Like the bloodthirsty Khmer Rouge in Cambodia, the Taliban regime also rose like a phoenix from the ashes of a CIA-sponsored war, Ghamsharik says.
Several leading experts on the Taliban, including Ahmed Rashid, author of "Taliban," say Washington is missing great opportunities in its current "war on terrorism."
They say that Taliban moderates won't begin to defect in great numbers until they are assured fellow ethnic Pashtuns, like Ghamsharik, albeit mainly from outside the current government, will play a major role in a future Afghan coalition.
Pashtuns are the largest ethnic group in Afghanistan, and have a strong presence in border areas of northwest Pakistan.
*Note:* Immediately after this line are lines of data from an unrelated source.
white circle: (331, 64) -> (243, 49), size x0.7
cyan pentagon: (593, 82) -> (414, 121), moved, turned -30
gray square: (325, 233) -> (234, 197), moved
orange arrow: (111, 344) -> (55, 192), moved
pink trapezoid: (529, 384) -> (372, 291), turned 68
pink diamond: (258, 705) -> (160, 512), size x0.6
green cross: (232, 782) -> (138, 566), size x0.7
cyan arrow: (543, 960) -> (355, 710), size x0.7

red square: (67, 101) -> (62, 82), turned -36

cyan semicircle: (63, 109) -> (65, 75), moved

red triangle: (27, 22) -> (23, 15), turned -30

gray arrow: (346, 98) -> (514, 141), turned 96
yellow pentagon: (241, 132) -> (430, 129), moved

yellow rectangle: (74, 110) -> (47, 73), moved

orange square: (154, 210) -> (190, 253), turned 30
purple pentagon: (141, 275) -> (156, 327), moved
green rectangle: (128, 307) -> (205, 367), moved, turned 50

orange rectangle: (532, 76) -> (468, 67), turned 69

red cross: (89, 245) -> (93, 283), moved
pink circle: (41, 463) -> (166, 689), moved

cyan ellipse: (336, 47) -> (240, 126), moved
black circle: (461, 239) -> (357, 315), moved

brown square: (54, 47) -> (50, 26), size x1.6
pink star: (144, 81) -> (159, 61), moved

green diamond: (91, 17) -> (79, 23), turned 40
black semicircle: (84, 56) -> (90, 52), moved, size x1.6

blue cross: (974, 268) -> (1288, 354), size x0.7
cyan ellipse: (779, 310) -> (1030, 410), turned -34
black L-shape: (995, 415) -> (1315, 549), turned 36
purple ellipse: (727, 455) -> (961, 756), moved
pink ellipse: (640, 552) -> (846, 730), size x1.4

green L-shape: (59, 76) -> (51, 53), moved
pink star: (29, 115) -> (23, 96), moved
"Washington's policies have perplexed Afghans," says Per Sayed Ishaq Gailani, a senior Pashtun opposition leader based in Peshawar who is organizing resistance to the Taliban. "People are still watching and wondering about what the alternative to the Taliban is.
"If we are not going to work on ridding Afghanistan of the Taliban and Osama bin Laden together with Washington, then individually, we will all fail completely," says Mr. Gailani, whose National Solidarity Movement of Afghanistan speaks for tens of thousands of his countrymen along Pakistan's troubled border.
In Rome, before the start of the US bombing campaign, Afghanistan's deposed king, Mohammad Zahir Shah, and the political wing of the rebel Northern Alliance agreed on a 120-man Supreme Council for the National Unity of Afghanistan. Some 20 seats have been left open and could serve as seats for defecting, moderate Taliban leaders.
The exigencies of war and lingering old rivalries have delayed the convening of the council, and some Afghan observers now doubt its viability.
If the US military were soon to achieve its strategic goals, however, these plans would, apparently, go the way of all other serious peace initiatives for Afghanistan in the past 30 years.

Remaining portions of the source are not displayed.